NEW DELHI - Bangladesh's Prime Minister Sheikh Hasina hopes to win a third consecutive term in general elections based on impressive economic growth under her decade-long rule, but her opponents accuse her of authoritarianism and eroding democracy.
The elections being held Sunday pit Hasina's Awami League party against an opposition alliance called the National Unity Front that was cobbled together three months ago by 82-year-old Kamal Hossain, a former foreign minister and lawyer. The country's main opposition leader, Khaleda Zia, is in jail and banned from contesting polls.
The 71-year-old Hasina, has promised to "build a non-communal, golden Bangladesh free from hunger, poverty and illiteracy," and make the Muslim-majority nation of 160 million a middle income country by 2021.
While there is widespread agreement that the economy has raced ahead, the opposition has called conditions development without democracy. It has campaigned on a platform of doing away with laws that rights groups say give the government sweeping powers to go after dissenters and harass the media.
Security has been tightened ahead of the polls and tens of thousands of soldiers and paramilitary personnel have been deployed across the country to protect the approximately 40,000 election booths.
Sunday's vote will be held after a violent campaign in which at least six people were killed. The opposition alleges that it was mainly their supporters who were victims. Opposition leader Hossain has said many of the candidates were too scared to come out after a spate of attacks on election rallies.

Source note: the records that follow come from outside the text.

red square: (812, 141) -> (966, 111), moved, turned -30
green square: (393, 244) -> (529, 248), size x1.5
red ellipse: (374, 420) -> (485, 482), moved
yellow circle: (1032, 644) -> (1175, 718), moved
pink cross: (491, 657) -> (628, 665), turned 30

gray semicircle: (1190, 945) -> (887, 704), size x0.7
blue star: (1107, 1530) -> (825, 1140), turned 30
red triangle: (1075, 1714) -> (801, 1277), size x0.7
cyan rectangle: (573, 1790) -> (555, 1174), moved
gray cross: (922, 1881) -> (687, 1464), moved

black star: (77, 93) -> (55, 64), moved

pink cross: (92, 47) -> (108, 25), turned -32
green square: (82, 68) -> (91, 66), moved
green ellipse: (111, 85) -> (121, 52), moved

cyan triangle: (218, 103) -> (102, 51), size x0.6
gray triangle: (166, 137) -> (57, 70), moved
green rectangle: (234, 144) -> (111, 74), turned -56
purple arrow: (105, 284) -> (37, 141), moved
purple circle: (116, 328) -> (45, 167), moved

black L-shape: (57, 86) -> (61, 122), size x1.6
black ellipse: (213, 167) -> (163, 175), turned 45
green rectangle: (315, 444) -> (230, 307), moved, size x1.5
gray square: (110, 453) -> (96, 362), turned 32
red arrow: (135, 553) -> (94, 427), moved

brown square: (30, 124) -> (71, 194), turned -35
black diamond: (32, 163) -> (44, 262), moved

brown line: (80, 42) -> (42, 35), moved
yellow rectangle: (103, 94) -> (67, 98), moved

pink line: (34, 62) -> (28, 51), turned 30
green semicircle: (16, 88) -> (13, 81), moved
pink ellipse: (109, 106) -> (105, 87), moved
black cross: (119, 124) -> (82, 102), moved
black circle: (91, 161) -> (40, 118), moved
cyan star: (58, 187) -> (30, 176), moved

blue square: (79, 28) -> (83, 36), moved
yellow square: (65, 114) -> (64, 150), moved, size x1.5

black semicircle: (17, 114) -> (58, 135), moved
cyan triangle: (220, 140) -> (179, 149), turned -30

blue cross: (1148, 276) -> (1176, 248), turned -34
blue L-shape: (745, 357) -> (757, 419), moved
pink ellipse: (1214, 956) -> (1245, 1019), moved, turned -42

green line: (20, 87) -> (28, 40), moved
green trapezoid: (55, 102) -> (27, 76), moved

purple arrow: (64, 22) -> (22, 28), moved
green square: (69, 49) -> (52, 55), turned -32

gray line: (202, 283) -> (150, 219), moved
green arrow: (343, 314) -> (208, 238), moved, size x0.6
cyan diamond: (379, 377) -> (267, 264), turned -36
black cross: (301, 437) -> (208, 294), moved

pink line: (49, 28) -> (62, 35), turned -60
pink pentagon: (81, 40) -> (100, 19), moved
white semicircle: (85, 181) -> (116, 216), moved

Ataur Rahman, professor of political science at Dhaka University, says the opposition concerns are genuine. "Most of the violence was against opposition candidates and opposition activists," he says. "They did not get adequate space to mobilize the people, and they strongly argue, and most of that is true, that they were muzzled by the government, there were so many cases against them in courts."
The opposition says more than 8,000 of its supporters have been detained since the election was announced last month and hundreds of cases brought against the main opposition Bangladesh Nationalist party. Its leader, Khaleda Zia, who was jailed in February on charges of corruption, says the cases against her are politically motivated.
Zia and Hasina have been the main contenders for power in the South Asian country in recent decades and are bitter political rivals. But Zia's imprisonment has weakened the opposition in a country where political leaders traditionally rally supporters at large political gatherings. The leader of the opposition alliance, Hossain, is not standing for a seat in parliament, making it unclear who is their prime ministerial candidate.
On the other hand, political analysts, say Hasina has consolidated power and strengthened her hold on state institutions since 2014, when Zia boycotted the polls. "There was virtually no opposition in parliament, there was no accountability in that sense," says Ataur Rahman.
Hasina's Awami League is brushing aside criticism of undermining democracy and is focusing on the economic progress witnessed in recent years to rally voters. Per capita incomes have tripled since 2009. The $ 30 billion garment industry that sustains most jobs, is booming. Bangladesh has witnessed average growth of over 6 per cent in the past decade, development indices such as health have improved and the country has won praise from the World Bank for reducing extreme poverty.
The one concern say some economists is that income inequality has increased. "Growth has been there, but not for everybody proportionately. So that is a major issue," according to Debapriya Bhattacharya at Dhaka's Center for Policy Dialogue.
Most political analysts expect Hasina to win another term in power but caution that much will depend on voter turnout low voter participation is expected to favor Hasina and a higher turnout the opposition. More than 100 million people are eligible to vote.
Meanwhile some concerns have been expressed about the fairness of the poll. Human Rights Watch, in a report last week, said a "repressive political environment in Bangladesh is undermining the credibility of the process."
Opposition leader Hossain has urged supporters who might be intimidated by the violence during the campaign to come out to vote. "My appeal to the people: Be brave, this is our right," he said.